■ **WORK ORDER**
Give the number of lines that contain "Balcões" in the listing, and write nothing else.

■ **RECORDED INFORMATION**
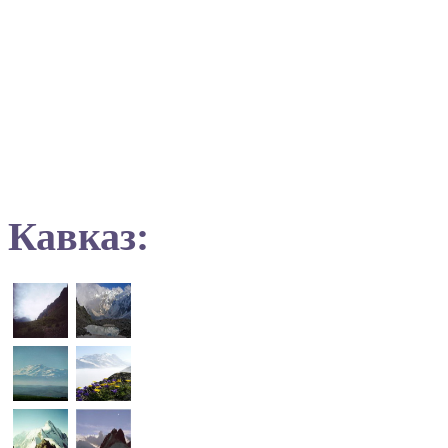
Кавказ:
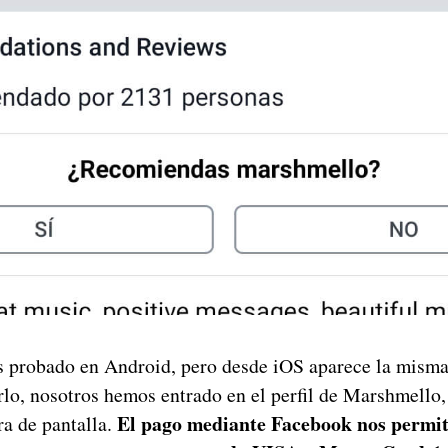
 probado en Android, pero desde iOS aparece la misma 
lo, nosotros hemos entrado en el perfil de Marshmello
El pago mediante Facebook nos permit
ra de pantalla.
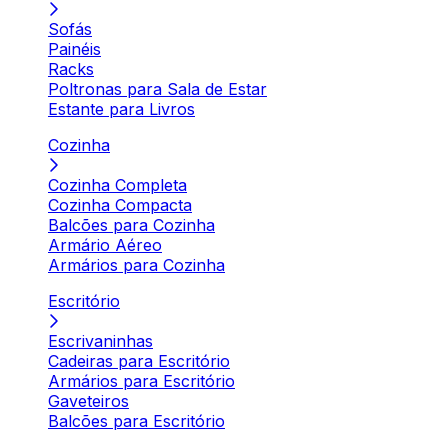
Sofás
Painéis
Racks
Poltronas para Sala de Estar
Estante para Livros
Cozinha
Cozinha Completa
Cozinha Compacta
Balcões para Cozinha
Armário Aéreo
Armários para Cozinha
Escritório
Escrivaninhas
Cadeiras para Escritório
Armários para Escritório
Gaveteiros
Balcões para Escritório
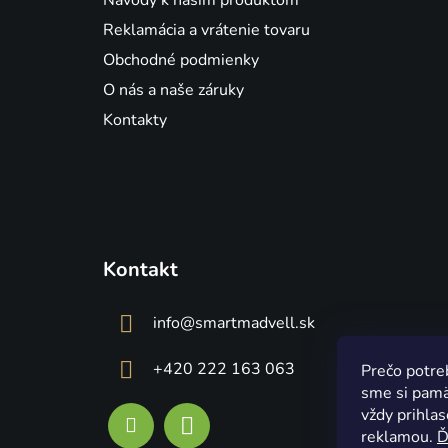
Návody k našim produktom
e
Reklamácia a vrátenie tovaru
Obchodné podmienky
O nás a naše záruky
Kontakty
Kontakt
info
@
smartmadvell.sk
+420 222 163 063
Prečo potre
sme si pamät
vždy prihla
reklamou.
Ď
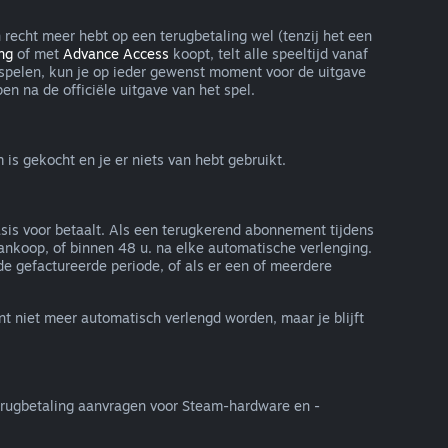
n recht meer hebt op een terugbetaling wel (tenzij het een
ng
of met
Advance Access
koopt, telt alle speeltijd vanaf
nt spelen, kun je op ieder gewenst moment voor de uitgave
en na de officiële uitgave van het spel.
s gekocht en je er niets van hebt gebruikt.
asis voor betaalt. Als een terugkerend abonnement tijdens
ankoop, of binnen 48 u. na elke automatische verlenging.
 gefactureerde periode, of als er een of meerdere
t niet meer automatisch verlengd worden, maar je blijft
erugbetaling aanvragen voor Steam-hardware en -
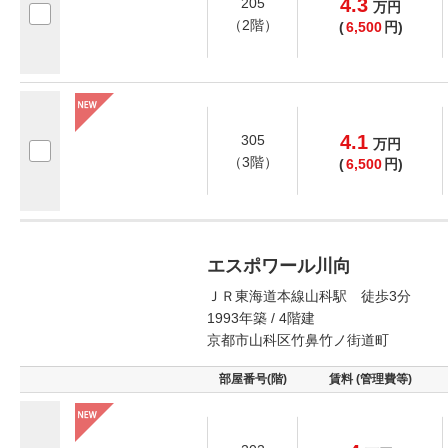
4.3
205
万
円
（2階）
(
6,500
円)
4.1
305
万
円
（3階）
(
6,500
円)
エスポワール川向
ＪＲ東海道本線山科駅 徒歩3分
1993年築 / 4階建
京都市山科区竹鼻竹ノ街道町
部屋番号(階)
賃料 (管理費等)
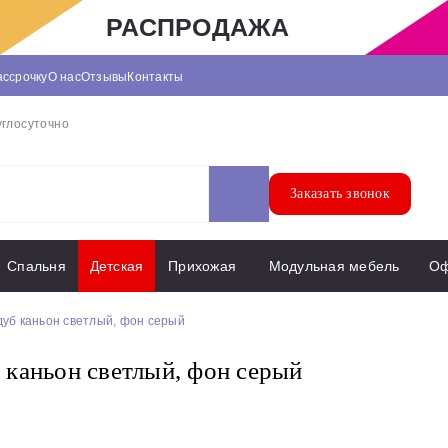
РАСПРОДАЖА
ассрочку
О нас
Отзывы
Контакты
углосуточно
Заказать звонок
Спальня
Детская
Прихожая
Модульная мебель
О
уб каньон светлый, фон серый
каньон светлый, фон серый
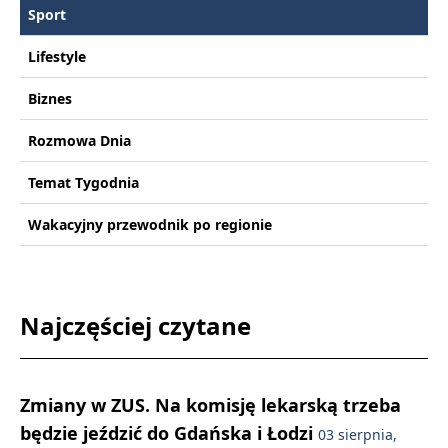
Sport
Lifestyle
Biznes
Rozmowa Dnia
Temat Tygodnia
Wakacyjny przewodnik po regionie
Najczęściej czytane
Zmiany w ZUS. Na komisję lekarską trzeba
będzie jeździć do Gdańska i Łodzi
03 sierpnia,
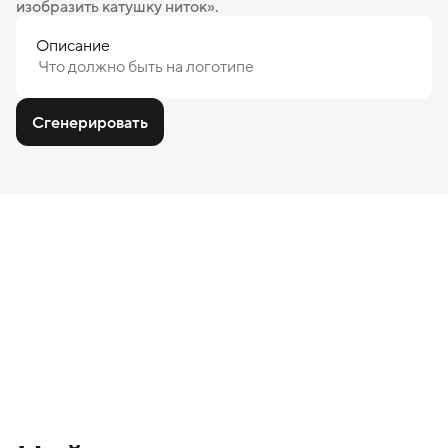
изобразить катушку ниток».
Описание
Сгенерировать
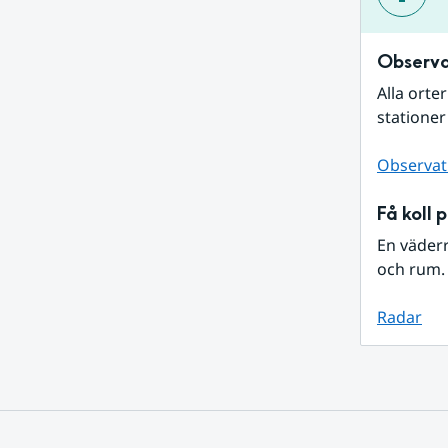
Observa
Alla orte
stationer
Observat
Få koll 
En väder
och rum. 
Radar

* * *

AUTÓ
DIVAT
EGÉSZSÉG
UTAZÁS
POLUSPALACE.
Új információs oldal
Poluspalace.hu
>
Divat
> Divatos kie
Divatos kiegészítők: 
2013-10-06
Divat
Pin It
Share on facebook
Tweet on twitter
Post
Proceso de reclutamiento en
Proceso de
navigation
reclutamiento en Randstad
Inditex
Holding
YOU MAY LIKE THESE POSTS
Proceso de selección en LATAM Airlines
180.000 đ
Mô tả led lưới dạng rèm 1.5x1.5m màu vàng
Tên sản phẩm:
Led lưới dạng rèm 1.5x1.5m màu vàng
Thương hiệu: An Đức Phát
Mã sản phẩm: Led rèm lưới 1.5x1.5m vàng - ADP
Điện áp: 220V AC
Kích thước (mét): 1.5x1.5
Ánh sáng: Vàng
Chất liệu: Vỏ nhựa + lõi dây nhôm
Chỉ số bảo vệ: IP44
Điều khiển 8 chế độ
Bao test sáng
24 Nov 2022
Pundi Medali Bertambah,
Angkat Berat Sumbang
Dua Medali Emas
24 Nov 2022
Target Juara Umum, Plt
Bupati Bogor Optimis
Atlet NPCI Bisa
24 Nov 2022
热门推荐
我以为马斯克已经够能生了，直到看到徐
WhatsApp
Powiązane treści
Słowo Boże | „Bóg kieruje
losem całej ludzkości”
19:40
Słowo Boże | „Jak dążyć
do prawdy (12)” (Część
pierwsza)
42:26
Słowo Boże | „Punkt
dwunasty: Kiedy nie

■ **RESULT FOR THIS EXERCISE**
2